- EXERCISE DIRECTIONS
Scan the lines below for the word "Benutzer". Copy each line you find it in.

- SOURCE RECORDS
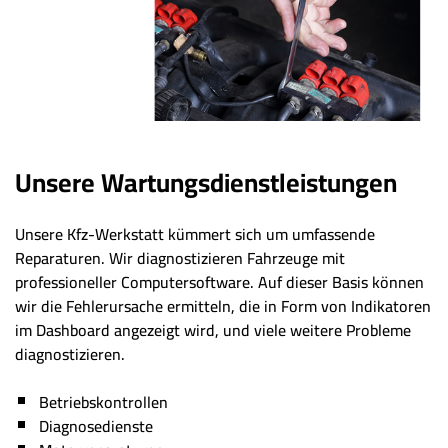
Unsere Wartungsdienstleistungen
Unsere Kfz-Werkstatt kümmert sich um umfassende
Reparaturen. Wir diagnostizieren Fahrzeuge mit
professioneller Computersoftware. Auf dieser Basis können
wir die Fehlerursache ermitteln, die in Form von Indikatoren
im Dashboard angezeigt wird, und viele weitere Probleme
diagnostizieren.
Betriebskontrollen
Diagnosedienste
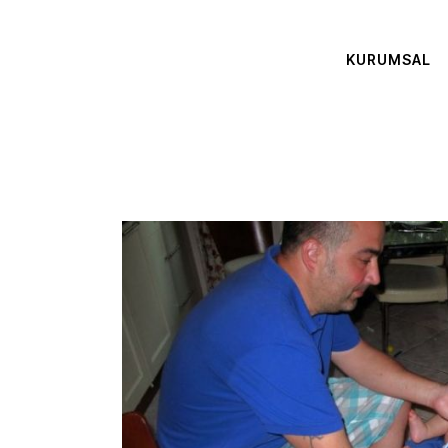
KURUMSAL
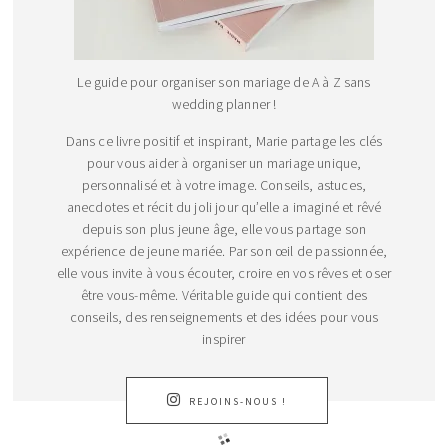
Le guide pour organiser son mariage de A à Z sans
wedding planner !
Dans ce livre positif et inspirant, Marie partage les clés
pour vous aider à organiser un mariage unique,
personnalisé et à votre image. Conseils, astuces,
anecdotes et récit du joli jour qu’elle a imaginé et rêvé
depuis son plus jeune âge, elle vous partage son
expérience de jeune mariée. Par son œil de passionnée,
elle vous invite à vous écouter, croire en vos rêves et oser
être vous-même. Véritable guide qui contient des
conseils, des renseignements et des idées pour vous
inspirer
REJOINS-NOUS !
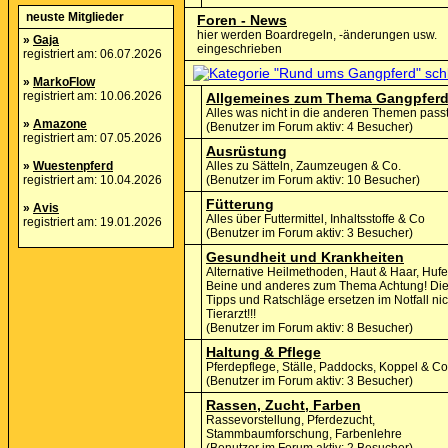
neuste Mitglieder
Foren - News
hier werden Boardregeln, -änderungen usw.
»
Gaja
eingeschrieben
registriert am: 06.07.2026
»
MarkoFlow
registriert am: 10.06.2026
Allgemeines zum Thema Gangpfer
Alles was nicht in die anderen Themen pass
»
Amazone
(Benutzer im Forum aktiv: 4 Besucher)
registriert am: 07.05.2026
Ausrüstung
»
Wuestenpferd
Alles zu Sätteln, Zaumzeugen & Co.
registriert am: 10.04.2026
(Benutzer im Forum aktiv: 10 Besucher)
Fütterung
»
Avis
Alles über Futtermittel, Inhaltsstoffe & Co
registriert am: 19.01.2026
(Benutzer im Forum aktiv: 3 Besucher)
Gesundheit und Krankheiten
Alternative Heilmethoden, Haut & Haar, Hufe
Beine und anderes zum Thema Achtung! Di
Tipps und Ratschläge ersetzen im Notfall ni
Tierarzt!!!
(Benutzer im Forum aktiv: 8 Besucher)
Haltung & Pflege
Pferdepflege, Ställe, Paddocks, Koppel & Co
(Benutzer im Forum aktiv: 3 Besucher)
Rassen, Zucht, Farben
Rassevorstellung, Pferdezucht,
Stammbaumforschung, Farbenlehre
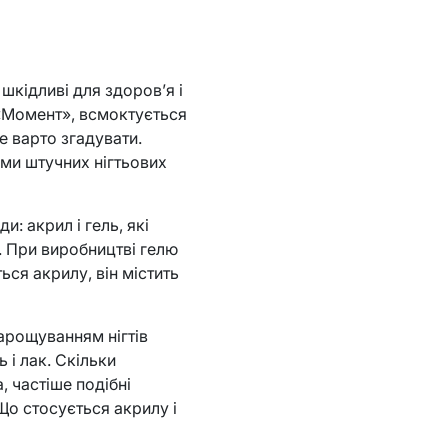
шкідливі для здоров’я і
 «Момент», всмоктується
е варто згадувати.
рми штучних нігтьових
и: акрил і гель, які
 При виробництві гелю
ься акрилу, він містить
нарощуванням нігтів
і лак. Скільки
, частіше подібні
Що стосується акрилу і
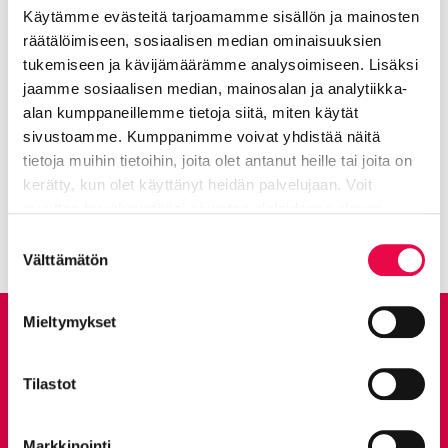
Käytämme evästeitä tarjoamamme sisällön ja mainosten
räätälöimiseen, sosiaalisen median ominaisuuksien
tukemiseen ja kävijämäärämme analysoimiseen. Lisäksi
jaamme sosiaalisen median, mainosalan ja analytiikka-
alan kumppaneillemme tietoja siitä, miten käytät
Mer om ämnet: Zonindelning
sivustoamme. Kumppanimme voivat yhdistää näitä
tietoja muihin tietoihin, joita olet antanut heille tai joita on
Den byggda miljön
kerätty, kun olet käyttänyt heidän palvelujaan. Voit
Nuvarande sida
Klicka för att komma åt menyn
muuttaa hyväksyntääsi sivuston alalaidassa olevan
Tietoa evästeistä
linkin kautta.
Suostumuksen
Välttämätön
valinta
Mieltymykset
Ge feedback
Tilastot
Feedbacktjänst
Går till en extern sida
Markkinointi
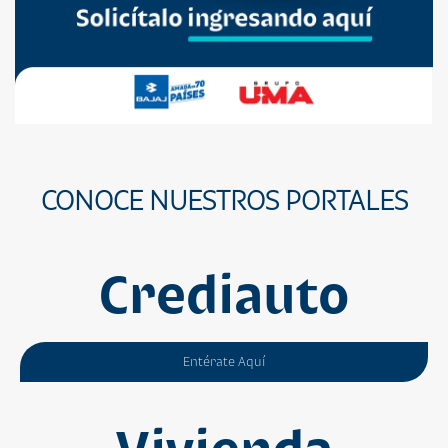
CONOCE NUESTROS PORTALES
Crediauto
Entérate Aquí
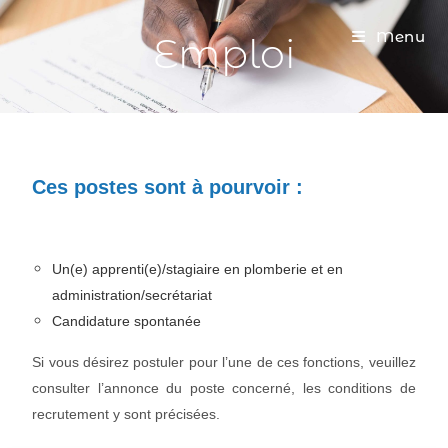
Menu
Emploi
Ces postes sont à pourvoir :
Un(e) apprenti(e)/stagiaire en plomberie et en
administration/secrétariat
Candidature spontanée
Si vous désirez postuler pour l’une de ces fonctions, veuillez
consulter l’annonce du poste concerné, les conditions de
recrutement y sont précisées.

- WRITTEN REPLY
(Benutzer im Forum aktiv: 4 Besucher)
(Benutzer im Forum aktiv: 10 Besucher)
(Benutzer im Forum aktiv: 3 Besucher)
(Benutzer im Forum aktiv: 8 Besucher)
(Benutzer im Forum aktiv: 3 Besucher)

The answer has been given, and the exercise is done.